■ WHAT YOU ARE ASKED TO DO
Your job with the data below is to output exactly the lines from the one holding "bien desarrollados son esenciales para evitar" down to the one holding "especialmente para los", both included, and no others.

***** LISTED ENTRIES *****

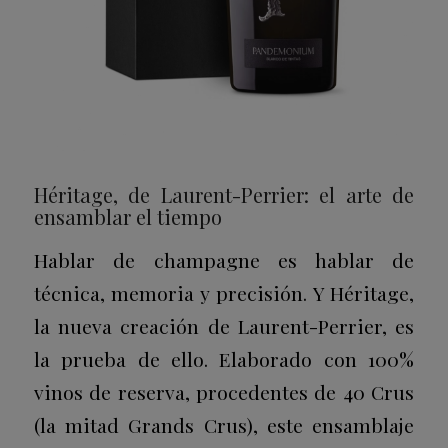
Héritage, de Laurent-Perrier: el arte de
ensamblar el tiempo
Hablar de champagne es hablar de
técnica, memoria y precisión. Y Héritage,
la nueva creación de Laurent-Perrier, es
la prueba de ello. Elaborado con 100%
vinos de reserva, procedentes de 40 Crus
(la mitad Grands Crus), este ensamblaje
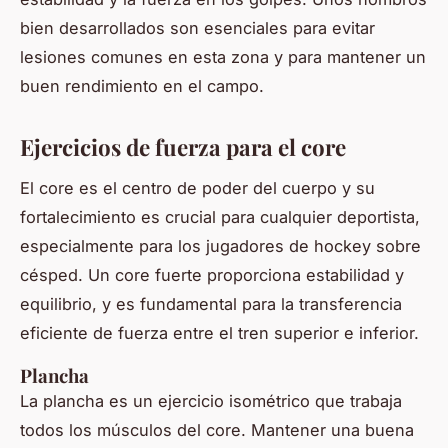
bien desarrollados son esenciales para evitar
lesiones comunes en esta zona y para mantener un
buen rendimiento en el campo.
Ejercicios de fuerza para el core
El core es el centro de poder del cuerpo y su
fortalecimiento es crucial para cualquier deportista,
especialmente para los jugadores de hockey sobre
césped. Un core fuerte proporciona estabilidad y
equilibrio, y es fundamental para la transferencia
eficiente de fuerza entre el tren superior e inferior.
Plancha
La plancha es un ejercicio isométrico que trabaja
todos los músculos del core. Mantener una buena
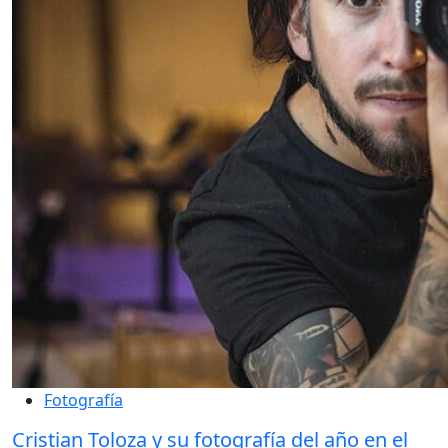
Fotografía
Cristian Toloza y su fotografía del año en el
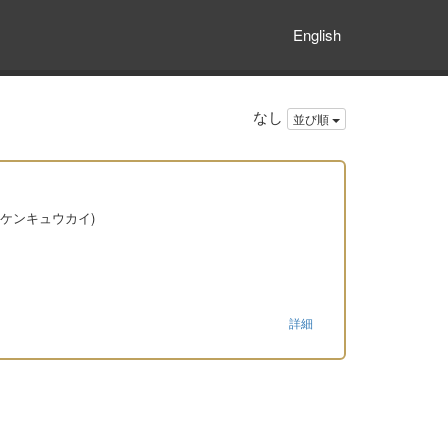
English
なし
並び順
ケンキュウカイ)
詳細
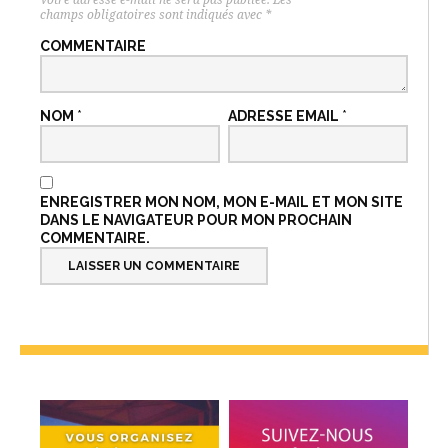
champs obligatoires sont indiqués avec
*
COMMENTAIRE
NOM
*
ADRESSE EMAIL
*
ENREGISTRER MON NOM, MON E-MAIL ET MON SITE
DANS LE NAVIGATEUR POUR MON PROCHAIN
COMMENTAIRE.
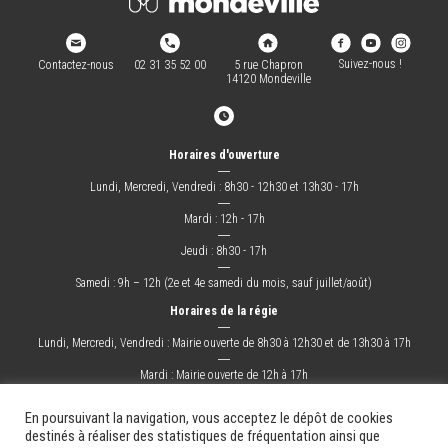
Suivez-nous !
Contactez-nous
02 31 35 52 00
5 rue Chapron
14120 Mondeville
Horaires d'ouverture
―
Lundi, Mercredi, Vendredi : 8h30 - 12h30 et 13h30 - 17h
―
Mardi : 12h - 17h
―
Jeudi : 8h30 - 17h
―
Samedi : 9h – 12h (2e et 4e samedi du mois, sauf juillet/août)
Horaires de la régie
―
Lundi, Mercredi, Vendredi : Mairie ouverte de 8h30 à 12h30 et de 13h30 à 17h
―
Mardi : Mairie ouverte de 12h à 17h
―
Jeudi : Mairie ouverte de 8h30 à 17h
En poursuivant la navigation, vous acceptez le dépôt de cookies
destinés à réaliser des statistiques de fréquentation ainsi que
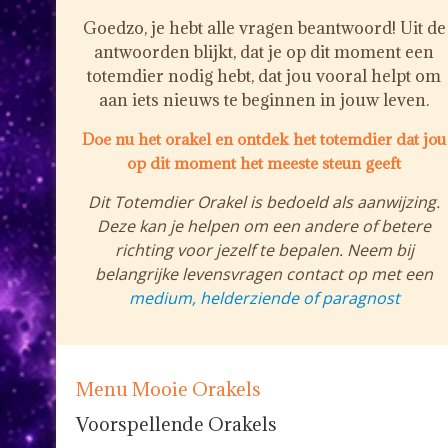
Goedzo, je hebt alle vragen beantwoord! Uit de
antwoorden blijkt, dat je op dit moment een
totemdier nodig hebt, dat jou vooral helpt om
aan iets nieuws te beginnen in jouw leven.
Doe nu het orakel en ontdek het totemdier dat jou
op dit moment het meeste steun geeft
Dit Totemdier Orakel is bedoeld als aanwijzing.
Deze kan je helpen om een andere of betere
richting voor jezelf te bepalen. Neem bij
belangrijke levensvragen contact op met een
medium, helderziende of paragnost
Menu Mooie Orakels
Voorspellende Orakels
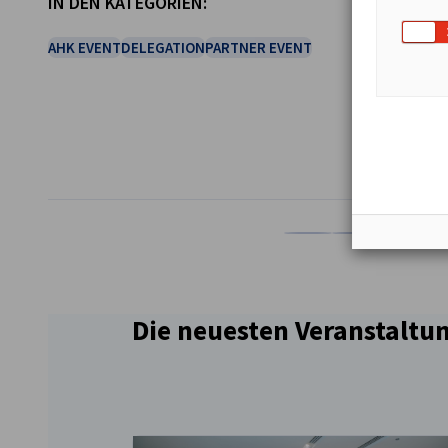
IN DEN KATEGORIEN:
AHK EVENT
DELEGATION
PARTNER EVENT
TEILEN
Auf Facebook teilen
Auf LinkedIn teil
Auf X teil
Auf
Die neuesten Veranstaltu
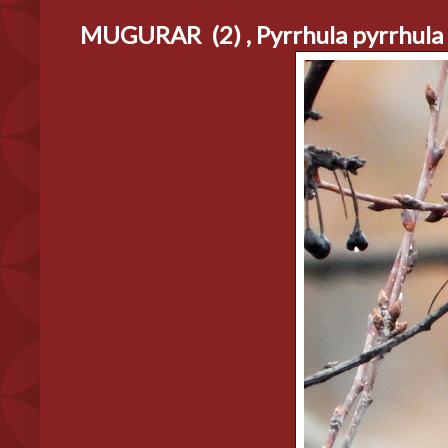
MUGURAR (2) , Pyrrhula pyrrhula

*****
***** LISTED ENTRIES *****

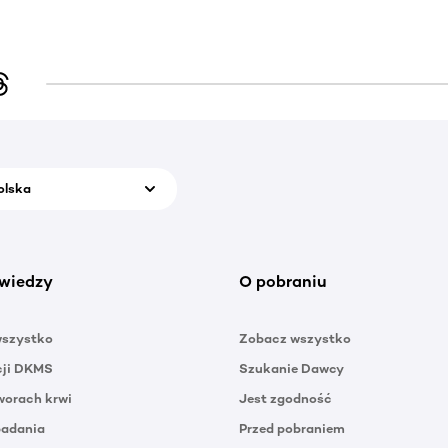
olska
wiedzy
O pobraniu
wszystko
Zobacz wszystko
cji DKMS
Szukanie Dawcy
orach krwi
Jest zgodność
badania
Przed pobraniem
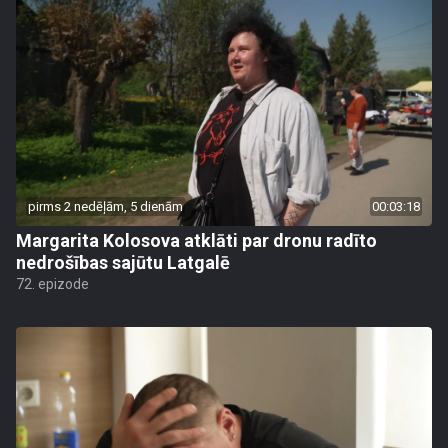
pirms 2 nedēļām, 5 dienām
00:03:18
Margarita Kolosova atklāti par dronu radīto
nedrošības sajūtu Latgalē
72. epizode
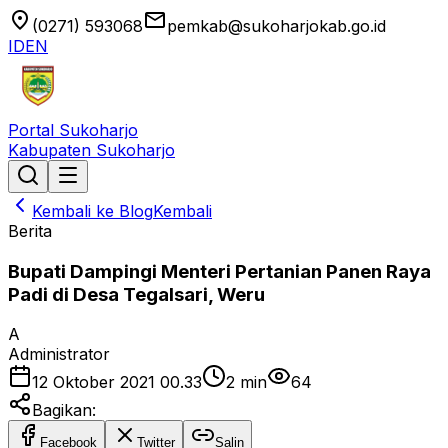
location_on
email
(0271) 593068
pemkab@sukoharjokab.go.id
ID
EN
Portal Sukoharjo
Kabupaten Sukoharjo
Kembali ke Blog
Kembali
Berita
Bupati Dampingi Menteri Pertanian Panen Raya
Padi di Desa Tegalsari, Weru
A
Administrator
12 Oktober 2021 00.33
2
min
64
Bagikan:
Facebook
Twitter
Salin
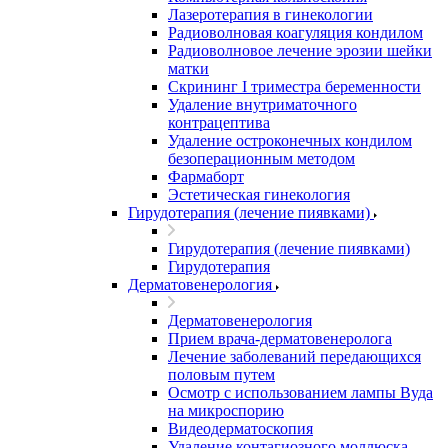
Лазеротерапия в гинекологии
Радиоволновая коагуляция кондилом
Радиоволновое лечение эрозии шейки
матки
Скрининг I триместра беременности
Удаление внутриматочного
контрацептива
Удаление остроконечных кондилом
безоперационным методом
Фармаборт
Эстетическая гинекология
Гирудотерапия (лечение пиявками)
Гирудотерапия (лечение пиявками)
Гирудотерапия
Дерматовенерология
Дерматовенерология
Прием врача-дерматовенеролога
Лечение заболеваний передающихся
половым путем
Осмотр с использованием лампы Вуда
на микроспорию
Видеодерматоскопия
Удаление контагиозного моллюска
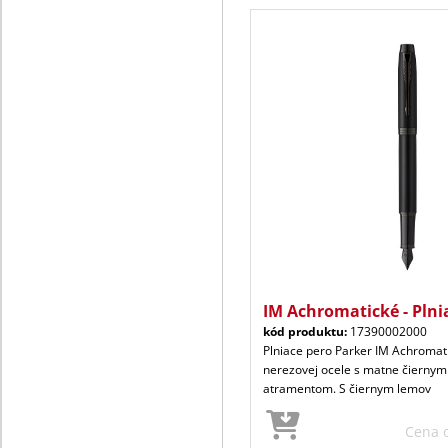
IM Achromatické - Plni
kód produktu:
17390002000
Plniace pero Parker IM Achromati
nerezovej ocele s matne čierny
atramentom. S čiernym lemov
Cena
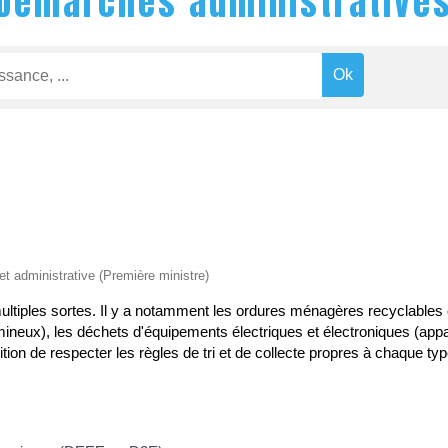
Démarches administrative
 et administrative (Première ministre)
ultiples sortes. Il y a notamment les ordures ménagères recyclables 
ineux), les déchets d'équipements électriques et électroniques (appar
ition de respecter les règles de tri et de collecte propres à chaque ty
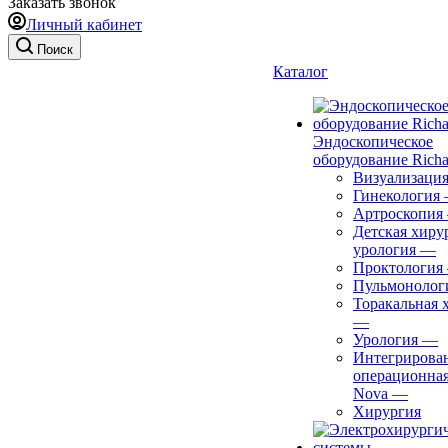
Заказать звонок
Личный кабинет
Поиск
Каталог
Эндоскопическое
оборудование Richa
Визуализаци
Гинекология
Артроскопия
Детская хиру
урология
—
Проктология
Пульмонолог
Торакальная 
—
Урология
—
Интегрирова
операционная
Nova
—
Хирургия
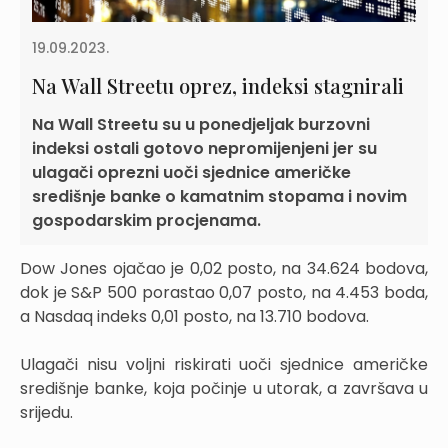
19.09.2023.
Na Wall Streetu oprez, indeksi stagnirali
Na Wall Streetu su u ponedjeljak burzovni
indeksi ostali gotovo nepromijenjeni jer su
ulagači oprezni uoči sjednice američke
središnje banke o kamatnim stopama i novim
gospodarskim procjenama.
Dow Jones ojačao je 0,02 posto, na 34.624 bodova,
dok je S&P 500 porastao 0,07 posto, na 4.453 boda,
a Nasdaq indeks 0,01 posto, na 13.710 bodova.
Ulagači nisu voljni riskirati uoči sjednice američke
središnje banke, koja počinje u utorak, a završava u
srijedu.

*****
***** LISTED ENTRIES *****

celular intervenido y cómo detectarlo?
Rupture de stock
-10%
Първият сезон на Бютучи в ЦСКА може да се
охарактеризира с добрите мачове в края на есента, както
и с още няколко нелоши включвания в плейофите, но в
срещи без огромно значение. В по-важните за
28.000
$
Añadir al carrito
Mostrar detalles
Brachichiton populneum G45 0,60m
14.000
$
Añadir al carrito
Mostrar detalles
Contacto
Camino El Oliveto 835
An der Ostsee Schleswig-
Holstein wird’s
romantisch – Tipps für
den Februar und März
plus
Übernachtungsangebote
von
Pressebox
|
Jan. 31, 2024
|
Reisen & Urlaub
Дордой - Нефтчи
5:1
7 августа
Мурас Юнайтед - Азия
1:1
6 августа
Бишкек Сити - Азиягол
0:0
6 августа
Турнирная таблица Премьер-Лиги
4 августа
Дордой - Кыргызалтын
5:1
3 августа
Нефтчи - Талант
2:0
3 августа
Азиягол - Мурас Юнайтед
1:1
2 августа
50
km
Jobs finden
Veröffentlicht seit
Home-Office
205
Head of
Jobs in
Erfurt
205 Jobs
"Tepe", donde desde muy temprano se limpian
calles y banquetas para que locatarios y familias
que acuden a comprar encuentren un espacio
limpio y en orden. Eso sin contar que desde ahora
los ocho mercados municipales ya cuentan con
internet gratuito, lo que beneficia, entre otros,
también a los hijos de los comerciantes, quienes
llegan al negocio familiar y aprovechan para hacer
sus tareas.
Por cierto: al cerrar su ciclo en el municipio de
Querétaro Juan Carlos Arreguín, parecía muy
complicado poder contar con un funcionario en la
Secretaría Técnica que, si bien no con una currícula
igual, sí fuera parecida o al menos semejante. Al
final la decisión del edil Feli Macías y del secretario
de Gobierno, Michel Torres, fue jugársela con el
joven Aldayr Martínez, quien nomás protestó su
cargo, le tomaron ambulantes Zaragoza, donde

*****

■ PROBLEM SOLUTION
bien desarrollados son esenciales para evitar
lesiones comunes en esta zona y para mantener un
buen rendimiento en el campo.
Ejercicios de fuerza para el core
El core es el centro de poder del cuerpo y su
fortalecimiento es crucial para cualquier deportista,
especialmente para los jugadores de hockey sobre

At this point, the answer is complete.